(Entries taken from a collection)
________________________________________

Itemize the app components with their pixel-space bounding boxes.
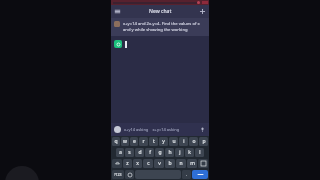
staticText: and y while showing the working — [123, 27, 188, 33]
button[interactable]: Symbols — [112, 170, 124, 179]
button[interactable]: x+y14 asking x+y=14 asking — [114, 123, 206, 136]
button[interactable]: h — [165, 148, 174, 157]
staticText: p — [202, 138, 206, 145]
staticText: s — [128, 149, 131, 156]
staticText: . — [186, 172, 188, 177]
staticText: e — [133, 138, 136, 145]
button[interactable]: Shift — [112, 159, 122, 168]
staticText: h — [168, 149, 172, 156]
staticText: i — [183, 138, 185, 145]
button[interactable]: i — [179, 137, 188, 146]
staticText: k — [188, 149, 191, 156]
button[interactable]: t — [149, 137, 158, 146]
staticText: v — [158, 160, 161, 167]
staticText: ?123 — [114, 172, 122, 177]
button[interactable]: Voice input — [199, 126, 206, 133]
button[interactable]: x+y=14 and 2x-y=4. Find the values of x — [114, 21, 206, 33]
staticText: x+y=14 and 2x-y=4. Find the values of x — [123, 21, 200, 27]
button[interactable]: z — [123, 159, 132, 168]
button[interactable]: l — [195, 148, 204, 157]
button[interactable]: w — [121, 137, 129, 146]
staticText: y — [162, 138, 165, 145]
staticText: x+y14 asking x+y=14 asking — [124, 127, 199, 132]
button[interactable]: x — [133, 159, 142, 168]
staticText: w — [123, 138, 127, 145]
staticText: c — [147, 160, 150, 167]
button[interactable]: k — [185, 148, 194, 157]
staticText: t — [153, 138, 155, 145]
staticText: z — [126, 160, 129, 167]
button[interactable]: m — [187, 159, 197, 168]
staticText: j — [179, 149, 181, 156]
staticText: f — [149, 149, 151, 156]
staticText: u — [172, 138, 176, 145]
button[interactable]: r — [139, 137, 148, 146]
staticText: d — [138, 149, 142, 156]
staticText: a — [119, 149, 122, 156]
button[interactable]: Emoji — [125, 170, 134, 179]
staticText: r — [142, 138, 145, 145]
button[interactable]: s — [125, 148, 134, 157]
button[interactable]: Backspace — [198, 159, 208, 168]
button[interactable]: j — [175, 148, 184, 157]
staticText: o — [192, 138, 196, 145]
button[interactable]: g — [155, 148, 164, 157]
button[interactable]: p — [199, 137, 208, 146]
staticText: n — [179, 160, 183, 167]
button[interactable]: u — [169, 137, 178, 146]
staticText: m — [190, 160, 195, 167]
staticText: b — [168, 160, 172, 167]
staticText: l — [199, 149, 201, 156]
staticText: g — [158, 149, 162, 156]
button[interactable]: v — [154, 159, 164, 168]
button[interactable]: d — [135, 148, 144, 157]
button[interactable]: New chat — [198, 7, 207, 16]
button[interactable] — [114, 36, 206, 52]
button[interactable]: y — [159, 137, 168, 146]
staticText: q — [114, 138, 118, 145]
staticText: x — [136, 160, 139, 167]
button[interactable]: e — [130, 137, 138, 146]
button[interactable]: n — [176, 159, 186, 168]
staticText: New chat — [149, 8, 172, 15]
button[interactable]: Send — [192, 170, 208, 179]
button[interactable]: Menu — [113, 7, 122, 16]
button[interactable]: c — [143, 159, 153, 168]
button[interactable]: q — [112, 137, 120, 146]
button[interactable]: b — [165, 159, 175, 168]
button[interactable]: o — [189, 137, 198, 146]
button[interactable]: f — [145, 148, 154, 157]
button[interactable]: Period — [182, 170, 191, 179]
button[interactable]: a — [116, 148, 124, 157]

________________________________________

▶ Assigned task
Looking at the entries above, count the lines that hold the string "Find" and reply with the count alone.

▶ Response area
2